Penyelarasan Langit Langka: Bulan yang Menyembunyikan Bintang Tercerah Secara Singkat di Leo

16

Pada malam tanggal 2 Februari 2026, para pengamat langit di seluruh Amerika Utara dan Afrika barat laut akan menyaksikan peristiwa astronomi yang menakjubkan: bulan akan lewat tepat di depan Regulus, bintang paling terang di konstelasi Leo. Fenomena yang dikenal sebagai okultasi bulan ini akan menyebabkan Regulus menghilang sejenak dari pandangan sebelum muncul kembali tak lama kemudian.

Memahami Okultisme Bulan

Okultasi bulan terjadi ketika bulan bergerak di antara Bumi dan benda langit lainnya, sehingga menghalangi pandangan kita untuk sementara. Hal ini merupakan konsekuensi alami dari orbit bulan dan ukurannya yang terlihat di langit. Regulus, juga disebut Alpha Leonis, adalah bintang yang sangat terkenal: ia lebih panas dan lebih muda dari matahari kita, namun relatif dekat pada jarak 79 tahun cahaya.
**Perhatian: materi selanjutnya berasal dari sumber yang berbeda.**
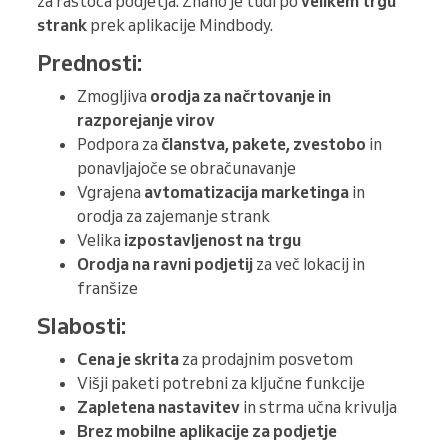
za rastoča podjetja. Znano je tudi po
velikem trgu
strank
prek aplikacije Mindbody.
Prednosti:
Zmogljiva
orodja za načrtovanje in
razporejanje virov
Podpora za
članstva, pakete, zvestobo
in
ponavljajoče se obračunavanje
Vgrajena
avtomatizacija marketinga
in
orodja za zajemanje strank
Velika
izpostavljenost na trgu
Orodja na ravni podjetij
za več lokacij in
franšize
Slabosti:
Cena je skrita
za prodajnim posvetom
Višji paketi potrebni za ključne funkcije
Zapletena nastavitev
in strma učna krivulja
Brez mobilne aplikacije za podjetje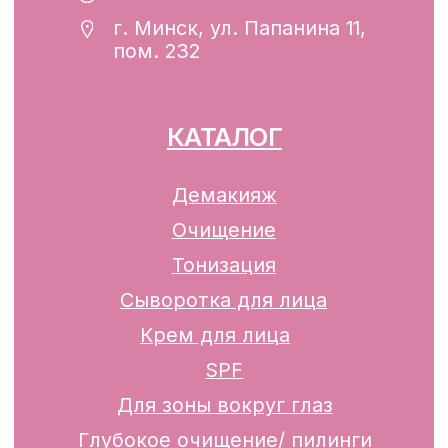
Разработка сайта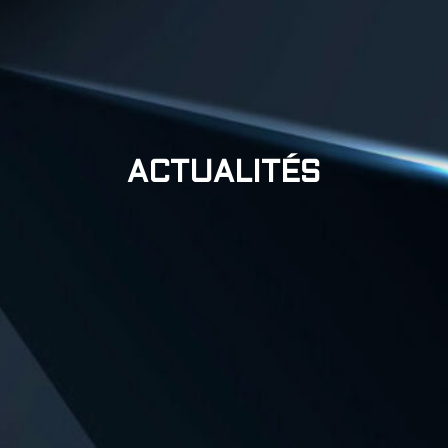
ACTUALITÉS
Namanya berarti “Raja Kecil” dalam bahasa Latin, dan melambangkan hati singa di Leo, sebuah konstelasi yang menonjol di langit musim semi.

Peristiwa ini mudah terlihat dengan mata telanjang, meskipun teropong atau teleskop akan menyempurnakan pengalaman tersebut. Bahkan jika Anda tidak berada dalam jalur yang tepat di mana Regulus menghilang dan muncul kembali, hubungan dekat antara bulan dan bintang akan terlihat dari sebagian besar dunia.

Kapan dan Dimana Menontonnya

Waktu acara bervariasi berdasarkan lokasi. Berikut beberapa contoh waktu untuk kota-kota besar:

  • Kota New York: Hilang pada pukul 20:51. EST, muncul kembali pada 21:54. EST
  • Washington D.C.: Hilang pada pukul 20:51. EST, muncul kembali pada 21:48. EST
  • Boston: Hilang pada pukul 20:53. EST, muncul kembali pada pukul 10:00 malam. EST
  • Chicago: Hilang pada pukul 19:43. CST, muncul kembali pada 20:42. CST
  • Denver: Hilang pada pukul 18:40. MST, muncul kembali pada 19:34. MST

Amerika Utara bagian Timur, beberapa bagian Afrika (Maroko, Aljazair, Spanyol, dan Portugal), dan Eropa barat daya yang ekstrem akan memiliki pemandangan terbaik.

Mengapa Ini Penting

Kegaiban adalah kejadian yang relatif umum, namun tidak terjadi secara acak. Regulus berada di dekat ekliptika – jalur matahari, bulan, dan planet-planet melintasi langit – membuat okultasi tidak bisa dihindari. Bintang terang lainnya di ekliptika, seperti Spica, Aldebaran, dan Antares, juga mengalami kesejajaran serupa.

Bulan saat ini berada dalam siklus okultasi Regulus, yang dimulai pada Juli 2025 dan akan berlanjut hingga Desember 2026. Okultasi tanggal 2 Februari 2026 dianggap paling menguntungkan bagi pengamat Amerika Utara dalam rangkaian ini. Siklus ini berulang kira-kira setiap 18 bulan, dengan rangkaian berikutnya dimulai pada tahun 2035. Mengamati peristiwa-peristiwa ini memberikan data berharga untuk menyempurnakan pemahaman kita tentang mekanika langit dan orbit bulan.

Keselarasan ini merupakan pengingat akan interaksi dinamis antara Bumi, bulan, dan bintang-bintang, sebuah tontonan yang telah memesona para pengamat selama ribuan tahun.